I do not believe what Tolkien believed about the world, Catholicism, Good/Evil, God, etc.

But I can LEARN what Tolkien believed well enough to be able to give as good an account of it as any Catholic, and thus understand the many WHYS of Middle-earth (although my primary interest is in the HOWS and WHATS of Middle-earth). GRR Martin missed that distinction. He totally dismissed the possibility that Middle-earth operated the way it did because of those "Hows" and "Whats," and thus he rejected that Middle-earth could be the way that it was, and instead showed something with really no relation to Middle-earth save for some Dragons (which are closer to Pern's or Moorcock's Melnibonéan Dragons than they are to the Morgoth-made Dragons of Middle-earth), and some Zombies for which we have no real parallel in Middle-earth (unless it has to do with an unexplored feature of Sauron as "Necromancer").
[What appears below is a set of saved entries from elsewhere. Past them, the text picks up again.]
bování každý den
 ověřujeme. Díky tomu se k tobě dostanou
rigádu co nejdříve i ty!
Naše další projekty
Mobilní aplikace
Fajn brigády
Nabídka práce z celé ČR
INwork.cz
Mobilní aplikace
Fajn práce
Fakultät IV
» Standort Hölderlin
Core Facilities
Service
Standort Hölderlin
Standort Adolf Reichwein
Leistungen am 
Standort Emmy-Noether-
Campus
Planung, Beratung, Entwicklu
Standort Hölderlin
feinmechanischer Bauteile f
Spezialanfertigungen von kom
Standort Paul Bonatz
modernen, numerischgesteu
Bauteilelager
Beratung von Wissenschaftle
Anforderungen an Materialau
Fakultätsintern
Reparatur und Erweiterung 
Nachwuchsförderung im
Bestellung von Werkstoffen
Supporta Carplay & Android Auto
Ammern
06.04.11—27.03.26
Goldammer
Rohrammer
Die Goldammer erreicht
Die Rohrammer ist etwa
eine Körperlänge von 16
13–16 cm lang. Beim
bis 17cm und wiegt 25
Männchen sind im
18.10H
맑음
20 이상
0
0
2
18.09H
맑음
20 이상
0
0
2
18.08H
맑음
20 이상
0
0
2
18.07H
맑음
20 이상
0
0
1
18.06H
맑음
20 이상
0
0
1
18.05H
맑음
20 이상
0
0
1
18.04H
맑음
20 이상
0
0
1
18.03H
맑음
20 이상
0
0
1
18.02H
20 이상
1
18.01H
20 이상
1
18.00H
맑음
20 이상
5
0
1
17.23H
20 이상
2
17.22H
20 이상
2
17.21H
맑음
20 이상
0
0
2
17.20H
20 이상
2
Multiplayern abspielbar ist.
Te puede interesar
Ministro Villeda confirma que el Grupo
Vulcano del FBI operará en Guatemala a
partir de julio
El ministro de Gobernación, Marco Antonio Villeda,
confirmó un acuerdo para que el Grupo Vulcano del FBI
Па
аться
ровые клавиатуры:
He has made a very compelling Fantasy World. But it is more "Our world with some Fantasy Elements welded onto it" than it is a "More realistic Middle-earth."
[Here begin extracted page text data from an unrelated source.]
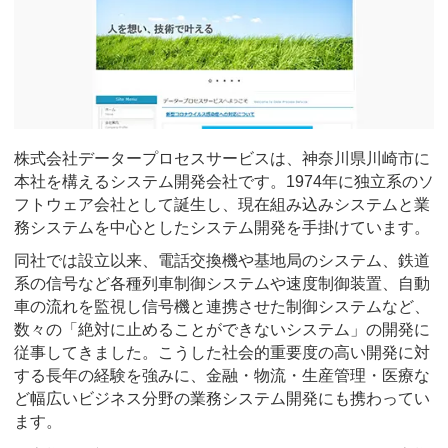
株式会社データープロセスサービスは、神奈川県川崎市に
本社を構えるシステム開発会社です。1974年に独立系のソ
フトウェア会社として誕生し、現在組み込みシステムと業
務システムを中心としたシステム開発を手掛けています。
同社では設立以来、電話交換機や基地局のシステム、鉄道
系の信号など各種列車制御システムや速度制御装置、自動
車の流れを監視し信号機と連携させた制御システムなど、
数々の「絶対に止めることができないシステム」の開発に
従事してきました。こうした社会的重要度の高い開発に対
する長年の経験を強みに、金融・物流・生産管理・医療な
ど幅広いビジネス分野の業務システム開発にも携わってい
ます。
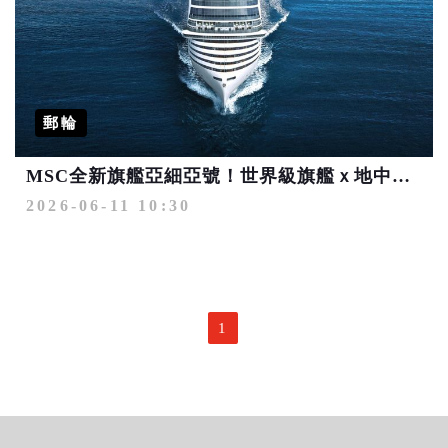
郵輪
MSC全新旗艦亞細亞號！世界級旗艦ｘ地中海經典 最值得期待的歐洲遊輪之旅
2026-06-11 10:30
1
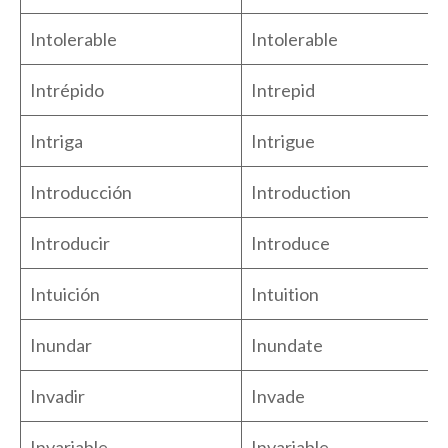
Intolerable
Intolerable
Intrépido
Intrepid
Intriga
Intrigue
Introducción
Introduction
Introducir
Introduce
Intuición
Intuition
Inundar
Inundate
Invadir
Invade
Invariable
Invariable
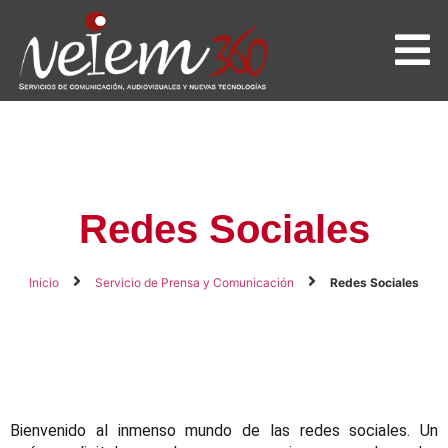
Redes Sociales
Inicio
Servicio de Prensa y Comunicación
Redes Sociales
Bienvenido al inmenso mundo de las redes sociales. Un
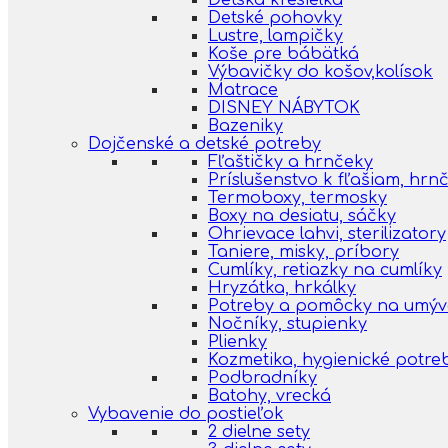
Detská kresielka
Detské pohovky
Lustre, lampičky
Koše pre bábätká
Výbavičky do košov,kolísok
Matrace
DISNEY NÁBYTOK
Bazeniky
Dojčenské a detské potreby
Fľaštičky a hrnčeky
Príslušenstvo k fľašiam, hr
Termoboxy, termosky
Boxy na desiatu, sáčky
Ohrievace lahvi, sterilizatory
Taniere, misky, príbory
Cumlíky, retiazky na cumlíky
Hryzátka, hrkálky
Potreby a pomôcky na umýva
Nočníky, stupienky
Plienky
Kozmetika, hygienické potre
Podbradníky
Batohy, vrecká
Vybavenie do postieľok
2 dielne sety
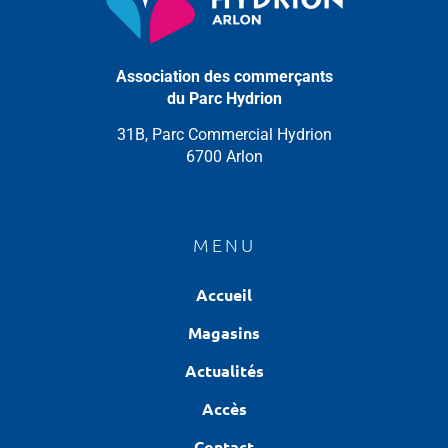
Association des commerçants
du Parc Hydrion
31B, Parc Commercial Hydrion
6700 Arlon
MENU
Accueil
Magasins
Actualités
Accès
Contact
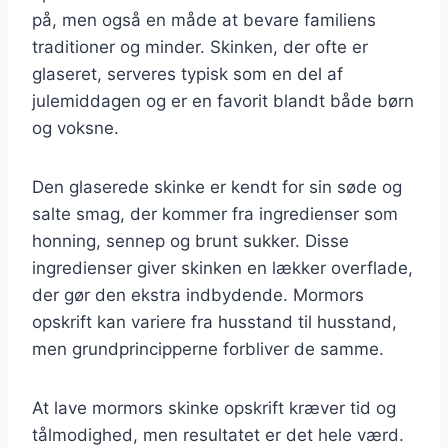
på, men også en måde at bevare familiens
traditioner og minder. Skinken, der ofte er
glaseret, serveres typisk som en del af
julemiddagen og er en favorit blandt både børn
og voksne.
Den glaserede skinke er kendt for sin søde og
salte smag, der kommer fra ingredienser som
honning, sennep og brunt sukker. Disse
ingredienser giver skinken en lækker overflade,
der gør den ekstra indbydende. Mormors
opskrift kan variere fra husstand til husstand,
men grundprincipperne forbliver de samme.
At lave mormors skinke opskrift kræver tid og
tålmodighed, men resultatet er det hele værd.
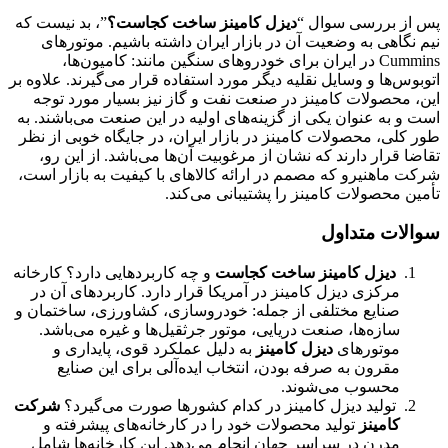
پس از بررسی سوال “
دیزل کامینز ساخت کجاست؟
”، بد نیست که
نیم نگاهی به وضعیت آن در بازار ایران داشته باشیم. موتورهای
Cummins در ایران برای خودروهای سنگین مانند: کامیون‌ها،
اتوبوس‌ها و وسایل نقلیه دیگر مورد استفاده قرار می‌گیرند. علاوه بر
این، محصولات کامینز در صنعت نفت و گاز نیز بسیار مورد توجه
است و به عنوان یکی از گزینه‌های اولیه در این صنعت می‌باشند. به
طور کلی، محصولات کامینز در بازار ایران، در جایگاه خوبی از نظر
تقاضا قرار دارند که نشان از مرغوبیت آن‌ها می‌باشد. از این رو،
شرکت ماهنیرو که مصمم در ارائه کالاهای با کیفیت به بازار است،
تأمین محصولات کامینز را پشتیبانی می‌کند.
سوالات متداول
دیزل کامینز ساخت کجاست
و چه کاربردهایی دارد؟ کارخانه
مرکزی دیزل کامینز در آمریکا قرار دارد. کاربردهای آن در
صنایع مختلفی از جمله: خودروسازی، کشاورزی، ساختمان و
سازه‌ها، صنعت دریایی، موتور جرثقیل‌ها و غیره می‌باشد.
موتورهای
دیزل کامینز
به دلیل عملکرد قوی، پایداری و
مقرون به صرفه بودن، انتخاب ایده‌آلی برای این صنایع
محسوب می‌شوند.
تولید دیزل کامینز در کدام کشورها صورت می‌گیرد؟
شرکت
کامینز
تولید محصولات خود را در کارخانه‌های پیشرفته و
مدرن در سراسر جهان انجام می‌دهد. این کارخانه‌ها شامل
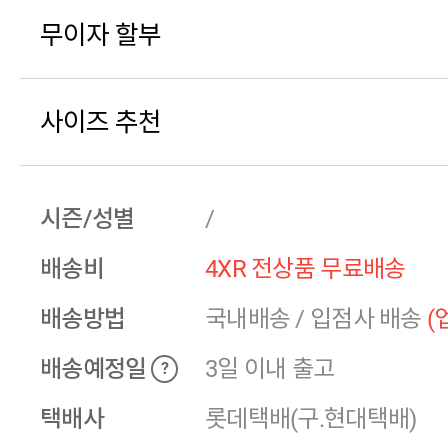
무이자 할부
사이즈 추천
시즌/성별
/
배송비
4XR 전상품 무료배송
배송방법
국내배송
/
입점사 배송
(
배송예정일
3일 이내 출고
?
택배사
롯데택배(구.현대택배)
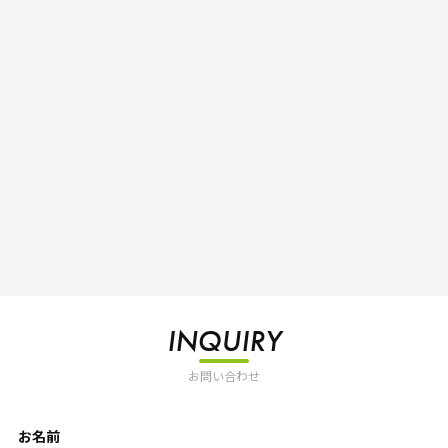
INQUIRY
お問い合わせ
お名前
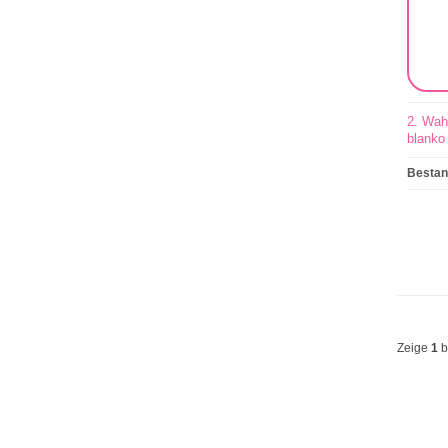
2. Wah
blanko
Besta
Zeige
1
b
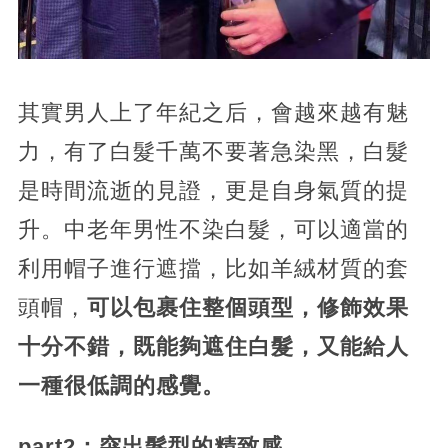
其實男人上了年紀之后，會越來越有魅
力，有了白髮千萬不要著急染黑，白髮
是時間流逝的見證，更是自身氣質的提
升。中老年男性不染白髮，可以適當的
利用帽子進行遮擋，比如羊絨材質的套
頭帽，
可以包裹住整個頭型，修飾效果
十分不錯，既能夠遮住白髮，又能給人
一種很低調的感覺。
part2：突出髮型的精致感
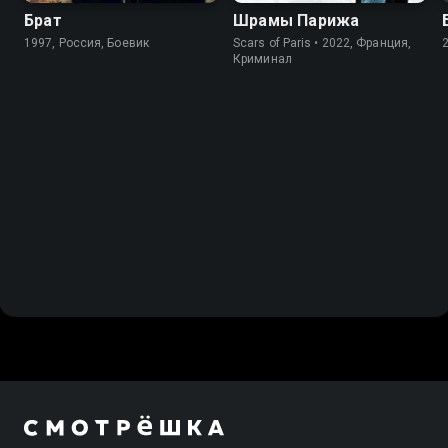
Брат
Шрамы Парижа
1997, Россия, Боевик
Scars of Paris • 2022, Франция,
Криминал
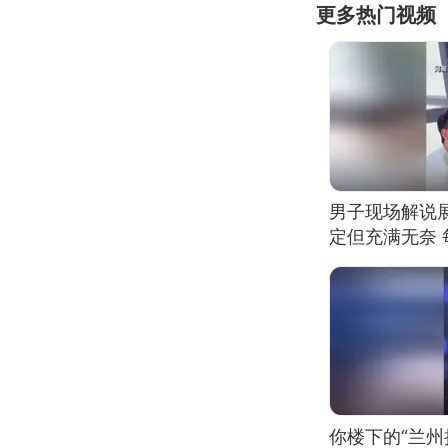
更多热门视频
男子现场解说
定但充满无奈 
有瑕疵 网友：
我没绷住
你楼下的“兰州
2) The New Shadow was a worthy effort. But as Tolkien observed, it would ultimately have been nothing but a Thriller, unmasking a Satanic Cult that had sprung up within Middle-earth (Morgothism arising again).

And ultimately, it would probably have been someone like Shagrat behind the whole thing (A surviving, long-lived Orc, who tried to set up their own little petty-kingdom in imitation of the Greater Dark-Lords of Old). Or perhaps it was one of the Blue Wizards, who had wandered off into the East, and been captured by Sauron, long ago, and perverted to his ends.

We simply don't know (and the lines of speculation toward that end are endless).

I was greatly intrigued by it, but more solely from the respects of revealing more of the typical life within Gondor.

And it is sad that Tolkien abandoned it as not being worthwhile. It was a worthwhile exploration of the lives of the ordinary people within Middle-earth.

But Tolkien seems to have been a little fearful of approaching the ordinary people of Middle-earth too closely.

MB
I agree with your analysis and the differences between Tolkien's myths and the writings of GRRM.

This is a clip from a documentary and reenacts one of the great philosophical debates between Tolkien and Lewis and fairly well encapsulates Tolkien view on the origin and truth of myths and their relation to the metaphysical world.

I imagine this is quite different from how GRRM creates his stories and places them within the world.